Hankinshaw was indeed a man to be reckoned with. He was of a sullen and revengeful nature, and prided himself on always “getting even” with any one who crossed his will. For Tom and his friends he entertained an especially bitter feeling, not only because of the clashes at Shopton, but also because he had succeeded in persuading himself that Tom had “double crossed” him in getting the rights to the drilling on the Goby farm. In reality, Tom had been moved more by a desire to protect the blind man from being swindled than by a wish for his own personal gain.
However, as is common with men of his sort, Hankinshaw judged Tom by his own warped and twisted standards, and even before oil had been struck on the Goby farm he was planning to have revenge for the fancied injury. But when he learned that Tom had actually struck a gusher, his anger and chagrin knew no bounds. He saw the riches that he had thought to pocket himself going to others, and the sight drove him fairly wild with rage. He immediately called his confederates together, that they might plan some way to bring about Tom’s downfall.

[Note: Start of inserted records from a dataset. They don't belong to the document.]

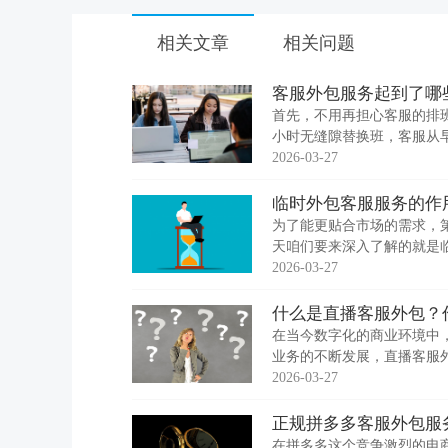
相关文章
相关问题
客服外包服务起到了哪
首先，不用再担心客服的排
小时无缝隙替换班，客服从
服务，店主在也不用担心夜
2026-03-27
临时外包客服服务的作
为了能更贴合市场的需求，
天咱们要来深入了解的就是临
包人员的各种客服、劳动事
2026-03-27
什么是直播客服外包？
在当今数字化的商业环境中
业务的不断发展，直播客服
将直播过程中的客户服务工
2026-03-27
正规拼多多客服外包服
在拼多多这个竞争激烈的电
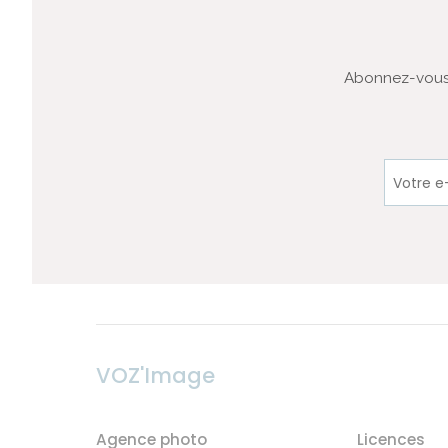
Abonnez-vous 
VOZ'Image
Agence photo
Licences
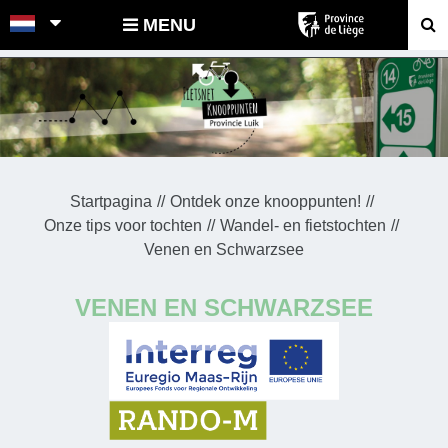
POINTS-NOEUDS
MENU
Startpagina
Ontdek onze knooppunten!
Onze tips voor tochten
Wandel- en fietstochten
Venen en Schwarzsee
VENEN EN SCHWARZSEE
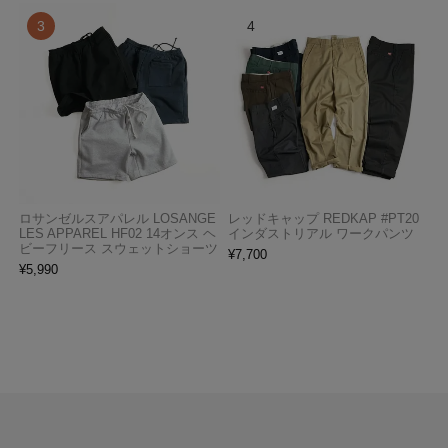
ロサンゼルスアパレル LOSANGE
レッドキャップ REDKAP #PT20
LES APPAREL HF02 14オンス ヘ
インダストリアル ワークパンツ
ビーフリース スウェットショーツ
¥
7,700
¥
5,990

They gathered in Hankinshaw’s room at the hotel one evening about a week after the well had been tapped. Hankinshaw’s partners were almost as bitter as he over their loss of the big gusher, and were prepared to follow him in any enterprise that promised revenge.
Hankinshaw, as the more forceful, had taken Thompson’s place as leader, and he was the one who opened the conference.
“Well, boys, we’ve been done to the queen’s taste,” he began, as he smoked his vile pipe furiously. “That cub Tom Swift and his friends have put the kibosh on us good and proper. They’ve struck oil, and we’re left out in the cold when we should be running that gusher ourselves right now. That being the case, are we going to take it lying down like dogs, or are we going to hit back?” and he glanced from one to the other with an ugly scowl on his face.
His companions shifted uneasily in their chairs and looked at each other.
“I’d like to hit back all right,” said Thompson. “But all the same, I do not care to do anything that may land me in jail. I’ve kept clear of that so far, and I’m not anxious to begin.”
“I feel the same way,” agreed Bragden. “It’s better to be safe than sorry. All the same, Hankinshaw, let’s know what you have in mind.”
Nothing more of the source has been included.